If a record holds a picture, leave the picture out and repeat everything else exactly.

--- START ---

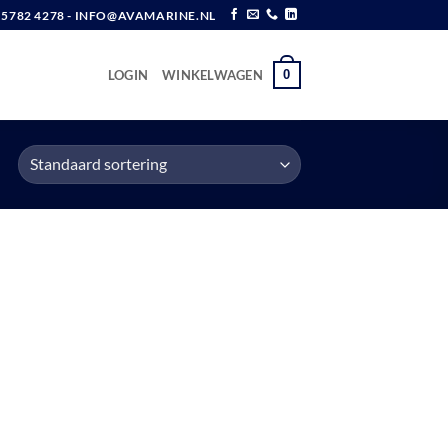
6 5782 4278 - INFO@AVAMARINE.NL
0
LOGIN
WINKELWAGEN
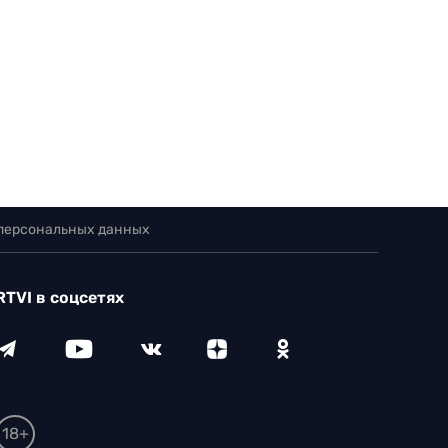
 персональных данных
RTVI в соцсетях
18+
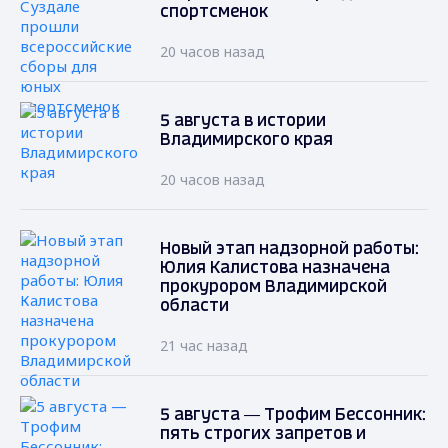
спортсменок
20 часов назад
5 августа в истории
Владимирского края
20 часов назад
Новый этап надзорной работы:
Юлия Калистова назначена
прокурором Владимирской
области
21 час назад
5 августа — Трофим Бессонник:
пять строгих запретов и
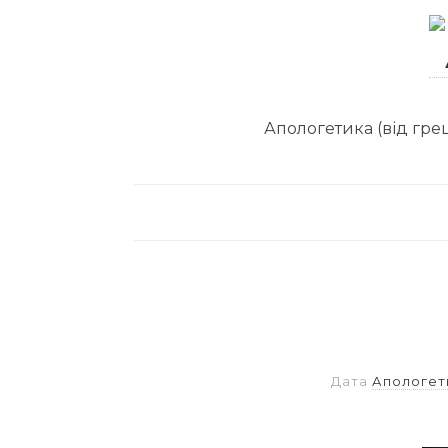
Апологетика (від грец
Дата
Апологет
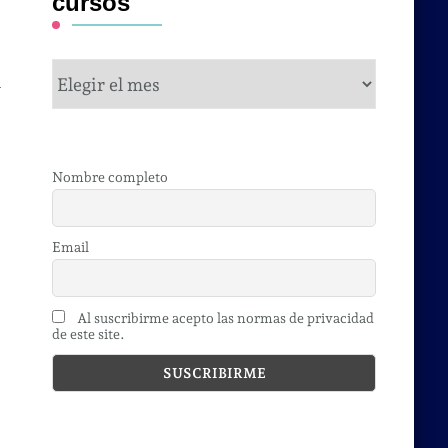
cursos
cursos
a
Nombre completo
Email
Al suscribirme acepto las normas de privacidad
de este site.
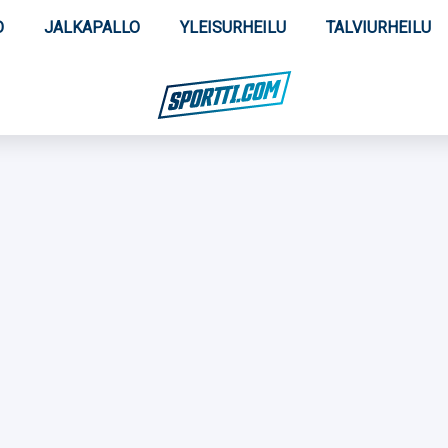
O
JALKAPALLO
YLEISURHEILU
TALVIURHEILU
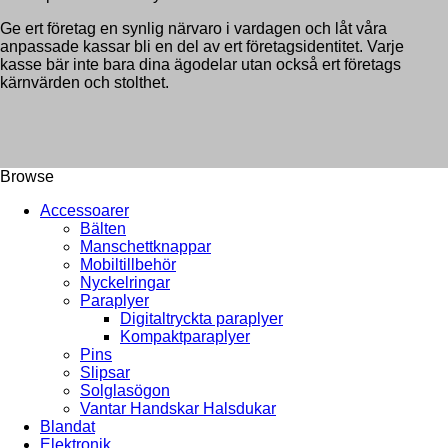
Ge ert företag en synlig närvaro i vardagen och låt våra
anpassade kassar bli en del av ert företagsidentitet. Varje
kasse bär inte bara dina ägodelar utan också ert företags
kärnvärden och stolthet.
Browse
Accessoarer
Bälten
Manschettknappar
Mobiltillbehör
Nyckelringar
Paraplyer
Digitaltryckta paraplyer
Kompaktparaplyer
Pins
Slipsar
Solglasögon
Vantar Handskar Halsdukar
Blandat
Elektronik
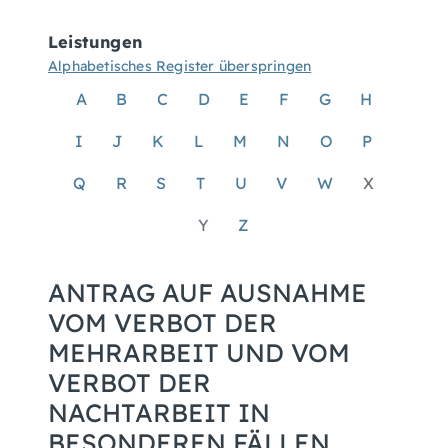
Leistungen
Alphabetisches Register überspringen
A
B
C
D
E
F
G
H
I
J
K
L
M
N
O
P
Q
R
S
T
U
V
W
X
Y
Z
ANTRAG AUF AUSNAHME
VOM VERBOT DER
MEHRARBEIT UND VOM
VERBOT DER
NACHTARBEIT IN
BESONDEREN FÄLLEN,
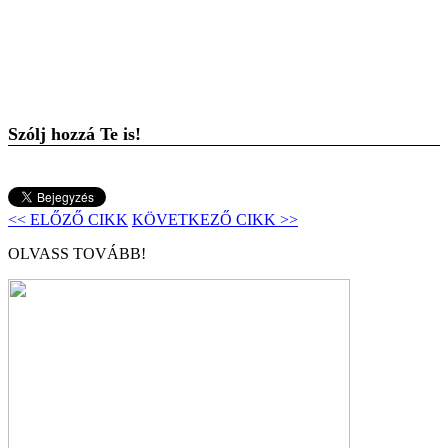
Szólj hozzá Te is!
<< ELŐZŐ CIKK
KÖVETKEZŐ CIKK >>
OLVASS TOVÁBB!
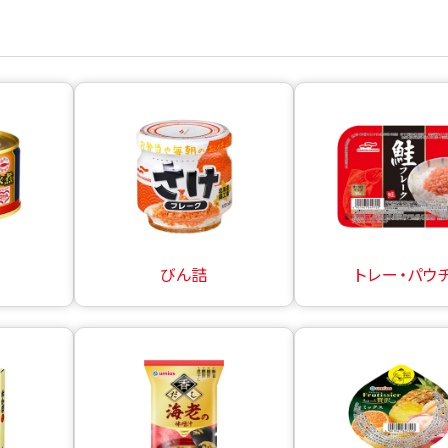
びん詰
トレー・パウ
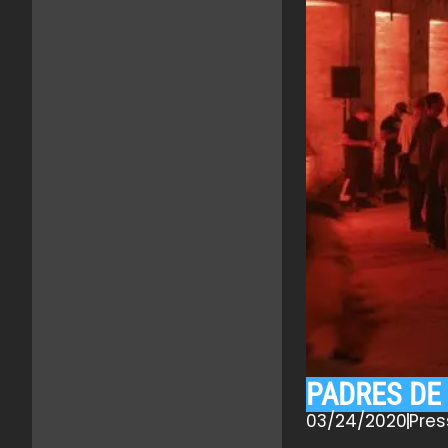
PADRES DE
03/24/2020
Pre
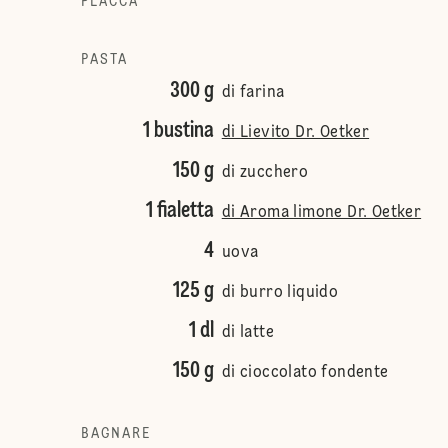
PLACCA
PASTA
300 g
di farina
1 bustina
di Lievito Dr. Oetker
150 g
di zucchero
1 fialetta
di Aroma limone Dr. Oetker
4
uova
125 g
di burro liquido
1 dl
di latte
150 g
di cioccolato fondente
BAGNARE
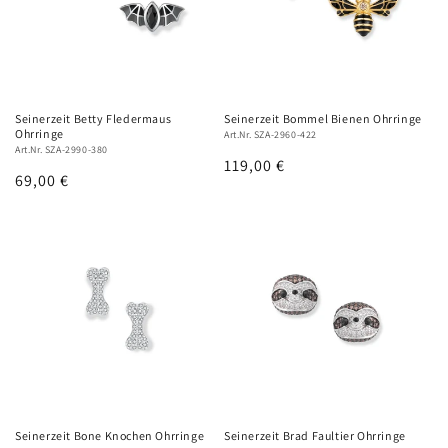
Seinerzeit Betty Fledermaus
Seinerzeit Bommel Bienen Ohrringe
Ohrringe
Art.Nr. SZA-2960-422
Art.Nr. SZA-2990-380
Normaler
119,00 €
Normaler
69,00 €
Preis
Preis
Seinerzeit Bone Knochen Ohrringe
Seinerzeit Brad Faultier Ohrringe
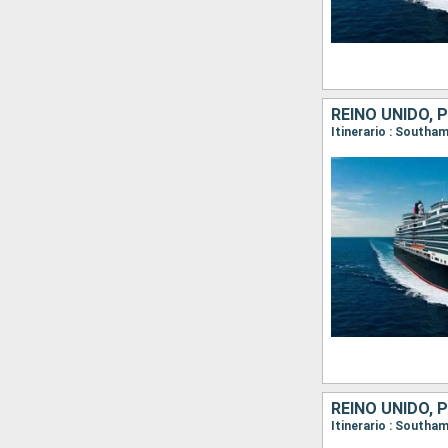
REINO UNIDO,
Itinerario : Southa
REINO UNIDO,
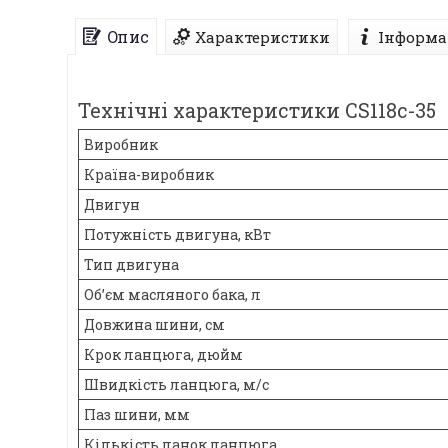
Опис
Характеристики
Інформа
Технічні характеристики CS118c-35
Виробник
Країна-виробник
Двигун
Потужність двигуна, кВт
Тип двигуна
Об’єм масляного бака, л
Довжина шини, см
Крок ланцюга, дюйм
Швидкість ланцюга, м/с
Паз шини, мм
Кількість ланок ланцюга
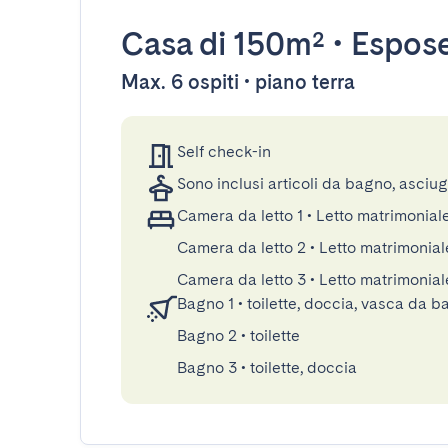
Casa
di 150m²
•
Espos
Max. 6 ospiti • piano terra
Self check-in
Sono inclusi articoli da bagno, asciu
Camera da letto 1
•
Letto matrimonial
Camera da letto 2
•
Letto matrimonial
Camera da letto 3
•
Letto matrimonial
Bagno 1
•
toilette, doccia, vasca da 
Bagno 2
•
toilette
Bagno 3
•
toilette, doccia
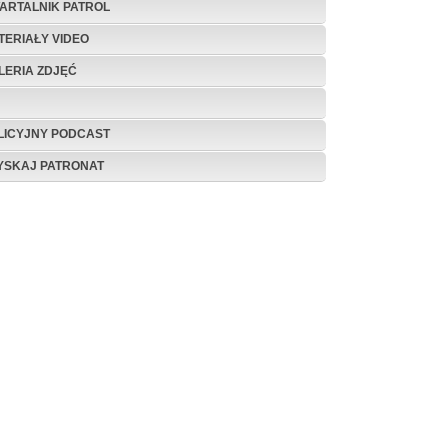
ARTALNIK PATROL
TERIAŁY VIDEO
LERIA ZDJĘĆ
LICYJNY PODCAST
YSKAJ PATRONAT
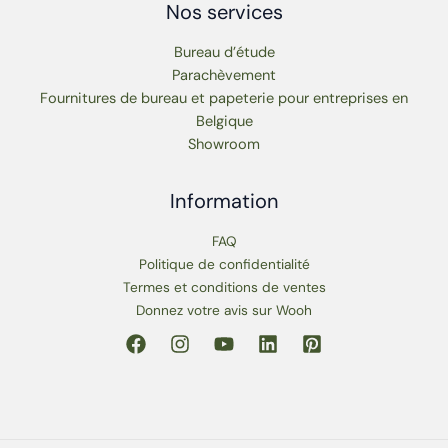
Nos services
Bureau d’étude
Parachèvement
Fournitures de bureau et papeterie pour entreprises en
Belgique
Showroom
Information
FAQ
Politique de confidentialité
Termes et conditions de ventes
Donnez votre avis sur Wooh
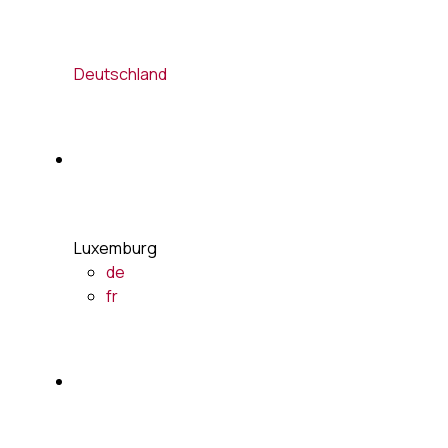
Deutschland
Luxemburg
de
fr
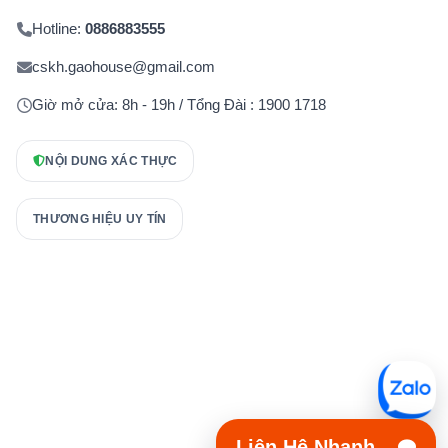
Hotline:
0886883555
cskh.gaohouse@gmail.com
Giờ mở cửa: 8h - 19h / Tổng Đài : 1900 1718
NỘI DUNG XÁC THỰC
THƯƠNG HIỆU UY TÍN
Liên Hệ Nhanh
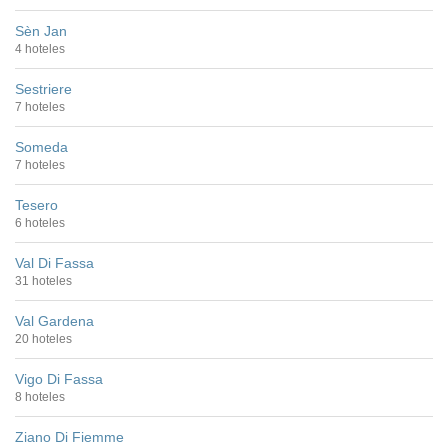
Sèn Jan
4 hoteles
Sestriere
7 hoteles
Someda
7 hoteles
Tesero
6 hoteles
Val Di Fassa
31 hoteles
Val Gardena
20 hoteles
Vigo Di Fassa
8 hoteles
Ziano Di Fiemme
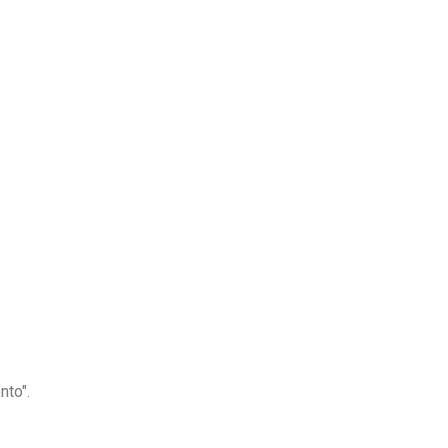
nto".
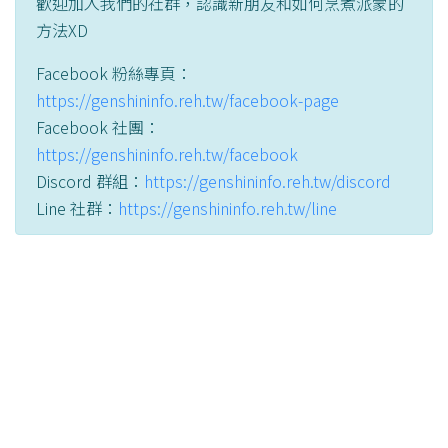
歡迎加入我們的社群，認識新朋友和如何烹煮派蒙的
方法XD
Facebook 粉絲專頁：
https://genshininfo.reh.tw/facebook-page
Facebook 社團：
https://genshininfo.reh.tw/facebook
Discord 群組：
https://genshininfo.reh.tw/discord
Line 社群：
https://genshininfo.reh.tw/line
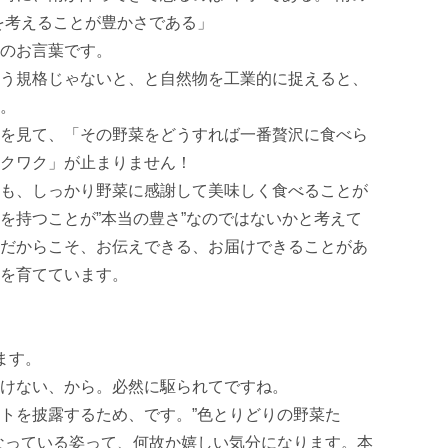
を考えることが豊かさである」

のお言葉です。

う規格じゃないと、と自然物を工業的に捉えると、
。

を見て、「その野菜をどうすれば一番贅沢に食べら
クワク」が止まりません！

も、しっかり野菜に感謝して美味しく食べることが
を持つことが”本当の豊さ”なのではないかと考えて
だからこそ、お伝えできる、お届けできることがあ
を育てています。

す。

けない、から。必然に駆られてですね。

トを披露するため、です。”色とりどりの野菜た
なっている姿って、何故か嬉しい気分になります。本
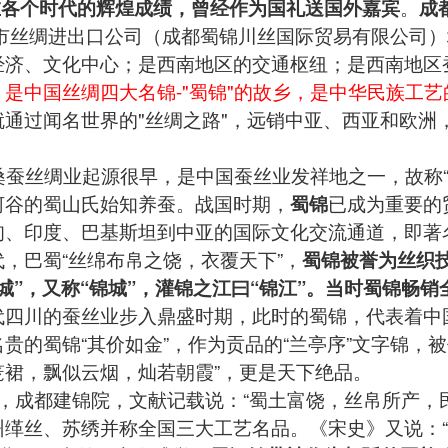
在各个时代的辉煌成绩，曾经作为国礼送国外嘉宾
。
成
丝绸进出口公司（成都蜀锦川丝国际贸易有限公司）地
经济、文化中心；是西南地区的交通枢纽；是西南地区蚕
，
是中国丝绸四大名锦-"蜀锦"的故乡，是中华民族工艺
就通过闻名世界的"丝绸之路"，远销中亚、西亚和欧洲
蚕丝绸业起源很早，是中国蚕丝业发祥地之一，故称“
河谷的蜀山氏始知养蚕。战国时期，
蜀锦
已成为重要的
甸、印度、巴基斯坦到中亚的国际文化交流通道，即著名
巴蜀“丝绵布帛之饶，衣覆天下”，
蜀锦被誉为丝织技
城”，又称“锦城”，灌锦之江曰“锦江”。当时蜀锦畅
代四川的蚕丝业步入鼎盛时期，此时的蜀锦，代表着中
贵的蜀锦“其价如金”，作为贡品的“兰亭序”文字锦，被
笼裙，飘似云烟，灿若朝霞”，更是天下绝品。
成都建锦院，文献记载说：“蜀土富饶，丝帛所产，民
州缂丝、苏绣并称全国三大工艺名品。《宋史》又说：“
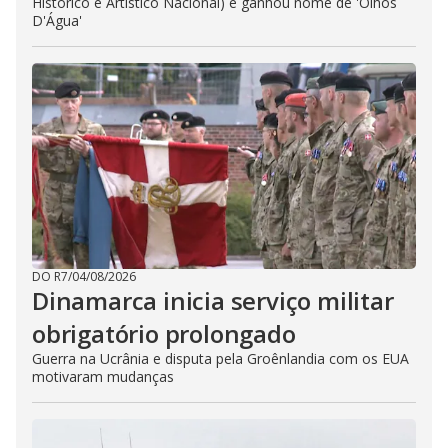
Histórico e Artístico Nacional) e ganhou nome de 'Olhos
D'Água'
DO R7
/
04/08/2026
Dinamarca inicia serviço militar
obrigatório prolongado
Guerra na Ucrânia e disputa pela Groênlandia com os EUA
motivaram mudanças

--- END ---

Finished task:
6 5782 4278 - INFO@AVAMARINE.NL
0
LOGIN
WINKELWAGEN
 персональных данных
RTVI в соцсетях
18+
спортсменок
20 часов назад
5 августа в истории
Владимирского края
20 часов назад
Новый этап надзорной работы:
Юлия Калистова назначена
прокурором Владимирской
области
21 час назад
5 августа — Трофим Бессонник:
пять строгих запретов и
Апологетика (від грец
Дата
Апологет
cursos
cursos
a
Nombre completo
Email
Al suscribirme acepto las normas de privacidad
de este site.
O
JALKAPALLO
YLEISURHEILU
TALVIURHEILU
Ge ert företag en synlig närvaro i vardagen och låt våra
anpassade kassar bli en del av ert företagsidentitet. Varje
kasse bär inte bara dina ägodelar utan också ert företags
kärnvärden och stolthet.
Browse
Accessoarer
Bälten
Manschettknappar
Mobiltillbehör
Nyckelringar
Paraplyer
Digitaltryckta paraplyer
Kompaktparaplyer
Pins
Slipsar
Solglasögon
Vantar Handskar Halsdukar
Blandat
Elektronik
Leistungen
Alphabetisches Register überspringen
A
B
C
D
E
F
G
H
I
J
K
L
M
N
O
P
Q
R
S
T
U
V
W
X
Y
Z
ANTRAG AUF AUSNAHME
VOM VERBOT DER
MEHRARBEIT UND VOM
VERBOT DER
NACHTARBEIT IN
BESONDEREN FÄLLEN,
Szólj hozzá Te is!
<< ELŐZŐ CIKK
KÖVETKEZŐ CIKK >>
OLVASS TOVÁBB!
びん詰
トレー・パウ
PADRES DE
03/24/2020
Pre
PLACCA
PASTA
300 g
di farina
1 bustina
di Lievito Dr. Oetker
150 g
di zucchero
1 fialetta
di Aroma limone Dr. Oetker
4
uova
125 g
di burro liquido
1 dl
di latte
150 g
di cioccolato fondente
BAGNARE
Seinerzeit Betty Fledermaus
Seinerzeit Bommel Bienen Ohrringe
Ohrringe
Art.Nr. SZA-2960-422
Art.Nr. SZA-2990-380
Normaler
119,00 €
Normaler
69,00 €
Preis
Preis
Seinerzeit Bone Knochen Ohrringe
Seinerzeit Brad Faultier Ohrringe
REINO UNIDO,
Itinerario : Southa
REINO UNIDO,
Опис
Характеристики
Інформа
Технічні характеристики CS118c-35
Виробник
Країна-виробник
Двигун
Потужність двигуна, кВт
Тип двигуна
Об’єм масляного бака, л
Довжина шини, см
Крок ланцюга, дюйм
Швидкість ланцюга, м/с
Паз шини, мм
Кількість ланок ланцюга
Casa
di 150m²
•
Espos
Max. 6 ospiti • piano terra
Self check-in
Sono inclusi articoli da bagno, asciu
Camera da letto 1
•
Letto matrimonial
Camera da letto 2
•
Letto matrimonial
Camera da letto 3
•
Letto matrimonial
Bagno 1
•
toilette, doccia, vasca da 
Bagno 2
•
toilette
Bagno 3
•
toilette, doccia
ARTALNIK PATROL
TERIAŁY VIDEO
LERIA ZDJĘĆ
LICYJNY PODCAST
YSKAJ PATRONAT
Nos services
Bureau d’étude
Parachèvement
Fournitures de bureau et papeterie pour entreprises en
Belgique
Showroom
Information
FAQ
Politique de confidentialité
Termes et conditions de ventes
Donnez votre avis sur Wooh
Deutschland
Luxemburg
de
fr
Hotline:
0886883555
cskh.gaohouse@gmail.com
Giờ mở cửa: 8h - 19h / Tổng Đài : 1900 1718
NỘI DUNG XÁC THỰC
THƯƠNG HIỆU UY TÍN
Liên Hệ Nhanh
Sèn Jan
4 hoteles
Sestriere
7 hoteles
Someda
7 hoteles
Tesero
6 hoteles
Val Di Fassa
31 hoteles
Val Gardena
20 hoteles
Vigo Di Fassa
8 hoteles
Ziano Di Fiemme
nto".
歡迎加入我們的社群，認識新朋友和如何烹煮派蒙的
方法XD
Facebook 粉絲專頁：
https://genshininfo.reh.tw/facebook-page
Facebook 社團：
https://genshininfo.reh.tw/facebook
Discord 群組：
https://genshininfo.reh.tw/discord
Line 社群：
https://genshininfo.reh.tw/line
を考えることが豊かさである」

のお言葉です。

う規格じゃないと、と自然物を工業的に捉えると、
。

を見て、「その野菜をどうすれば一番贅沢に食べら
クワク」が止まりません！

も、しっかり野菜に感謝して美味しく食べることが
を持つことが”本当の豊さ”なのではないかと考えて
だからこそ、お伝えできる、お届けできることがあ
を育てています。

す。

けない、から。必然に駆られてですね。

トを披露するため、です。”色とりどりの野菜た
なっている姿って、何故か嬉しい気分になります。本
在各个时代的辉煌成绩，曾经作为国礼送国外嘉宾
。
成
丝绸进出口公司（成都蜀锦川丝国际贸易有限公司）地
经济、文化中心；是西南地区的交通枢纽；是西南地区蚕
，
是中国丝绸四大名锦-"蜀锦"的故乡，是中华民族工艺
就通过闻名世界的"丝绸之路"，远销中亚、西亚和欧洲
蚕丝绸业起源很早，是中国蚕丝业发祥地之一，故称“
河谷的蜀山氏始知养蚕。战国时期，
蜀锦
已成为重要的
甸、印度、巴基斯坦到中亚的国际文化交流通道，即著名
巴蜀“丝绵布帛之饶，衣覆天下”，
蜀锦被誉为丝织技
城”，又称“锦城”，灌锦之江曰“锦江”。当时蜀锦畅
代四川的蚕丝业步入鼎盛时期，此时的蜀锦，代表着中
贵的蜀锦“其价如金”，作为贡品的“兰亭序”文字锦，被
笼裙，飘似云烟，灿若朝霞”，更是天下绝品。
成都建锦院，文献记载说：“蜀土富饶，丝帛所产，民
州缂丝、苏绣并称全国三大工艺名品。《宋史》又说：“
Histórico e Artístico Nacional) e ganhou nome de 'Olhos
D'Água'
DO R7
/
04/08/2026
Dinamarca inicia serviço militar
obrigatório prolongado
Guerra na Ucrânia e disputa pela Groênlandia com os EUA
motivaram mudanças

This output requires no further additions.